Fortran 2003 derived types in accelerator region


I am trying to gpu-accelerate a large CFD code using acc directives (PGI 12.10 compiler). The code is written in Fortran 2003, and makes extensive use of derived types including allocatable arrays within derived types (which do not seem to be supported inside accelerator regions). I found an earlier post on this forum ( stating that support for allocatables inside derived types was being considered / worked on–I was wondering if and how soon this feature might be incorporated into the compiler?

An example of the type of loop I need to run is shown below.

    do k = 1, k_cells
      do j = 1, j_cells
        do i = 1, i_cells
          a = speed_of_sound( sblock%p(i,j,k), sblock%rho(i,j,k) )

          x_n = half*(grid_vars%xi_n(:,i,j,k) + grid_vars%xi_n(:,i+1,j,k))
          y_n = half*(grid_vars%eta_n(:,i,j,k) + grid_vars%eta_n(:,i,j+1,k))
          z_n = half*(grid_vars%zeta_n(:,i,j,k) + grid_vars%zeta_n(:,i,j,k+1))
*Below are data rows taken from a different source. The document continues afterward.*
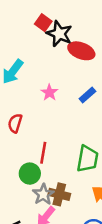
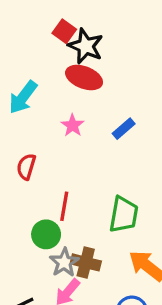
red ellipse: (81, 51) -> (84, 78), moved

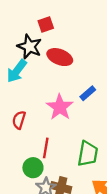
red square: (64, 31) -> (46, 24), turned 35
black star: (86, 46) -> (29, 47), moved
pink star: (72, 125) -> (60, 107), moved, size x1.6

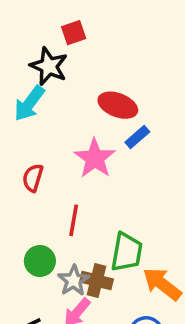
red ellipse: (60, 57) -> (118, 105), moved
green trapezoid: (88, 154) -> (127, 252), moved
green circle: (33, 168) -> (40, 261), moved

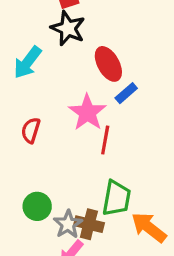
black star: (49, 66) -> (68, 28), moved
red ellipse: (118, 105) -> (108, 64), turned 40
red line: (74, 220) -> (105, 140), moved

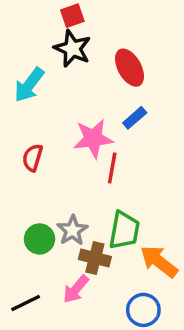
red ellipse: (108, 64) -> (130, 68), moved
pink star: (87, 113) -> (93, 139), turned 30
gray star: (68, 224) -> (72, 230), moved

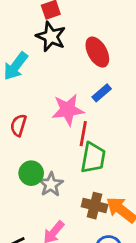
green trapezoid: (124, 230) -> (93, 158), moved
green circle: (39, 239) -> (31, 173), moved
brown cross: (95, 258) -> (95, 206), moved

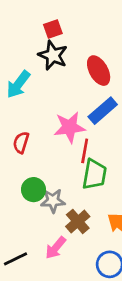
blue rectangle: (102, 93) -> (103, 111), size x1.5
gray star: (51, 184) -> (53, 201), turned 30
brown cross: (95, 206) -> (78, 221), moved, turned 35

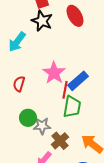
red ellipse: (99, 71) -> (75, 16), moved
blue rectangle: (103, 111) -> (78, 81), moved
pink star: (69, 127) -> (54, 73), turned -30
          x_face_area = half *                                                 &
            ( grid_vars%xi_area(i,j,k) + grid_vars%xi_area(i+1,j,k) )
          y_face_area = half *                                                 &
            ( grid_vars%eta_area(i,j,k) + grid_vars%eta_area(i,j+1,k) )
          z_face_area = half *                                                 &
            ( grid_vars%zeta_area(i,j,k) + grid_vars%zeta_area(i,j,k+1) )

          sblock%dt(i,j,k) = CFL * grid_vars%volume(i,j,j) /                   &
            ( (abs(dot_product(sblock%vel(:,i,j,k), x_n)) + a)*x_face_area +   &
              (abs(dot_product(sblock%vel(:,i,j,k), y_n)) + a)*y_face_area +   &
              (abs(dot_product(sblock%vel(:,i,j,k), z_n)) + a)*z_face_area )
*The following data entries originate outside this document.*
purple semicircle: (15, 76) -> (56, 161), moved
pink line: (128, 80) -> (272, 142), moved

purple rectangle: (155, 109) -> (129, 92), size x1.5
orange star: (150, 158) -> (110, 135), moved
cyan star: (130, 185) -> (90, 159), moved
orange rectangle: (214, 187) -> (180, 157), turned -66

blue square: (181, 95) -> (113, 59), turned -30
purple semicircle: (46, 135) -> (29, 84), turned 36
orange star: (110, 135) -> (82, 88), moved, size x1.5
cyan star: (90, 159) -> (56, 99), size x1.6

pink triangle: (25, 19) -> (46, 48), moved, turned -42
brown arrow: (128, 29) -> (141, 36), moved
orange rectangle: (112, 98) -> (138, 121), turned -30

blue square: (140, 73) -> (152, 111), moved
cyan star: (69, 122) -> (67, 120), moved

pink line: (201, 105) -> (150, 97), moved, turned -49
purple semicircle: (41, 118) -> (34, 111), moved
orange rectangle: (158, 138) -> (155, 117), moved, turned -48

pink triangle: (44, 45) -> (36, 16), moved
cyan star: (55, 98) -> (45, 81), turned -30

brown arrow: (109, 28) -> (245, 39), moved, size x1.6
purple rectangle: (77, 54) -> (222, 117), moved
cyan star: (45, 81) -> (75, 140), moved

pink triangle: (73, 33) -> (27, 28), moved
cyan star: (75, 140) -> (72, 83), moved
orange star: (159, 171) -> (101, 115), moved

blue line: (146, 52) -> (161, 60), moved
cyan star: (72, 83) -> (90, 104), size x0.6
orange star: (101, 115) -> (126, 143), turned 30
          sblock%dt_min = min(sblock%dt_min, sblock%dt(i,j,k))

        end do
      end do
    end do

If statements such as grid_vars%xi_area(i,j,k) are not likely to be supported in acc regions soon, I will probably be looking at a significant refactor.

Thank you,

Hi 64ext,

Unfortunately no progress has been made of this one. It’s proven to be extremely difficult to implement on an accelerator.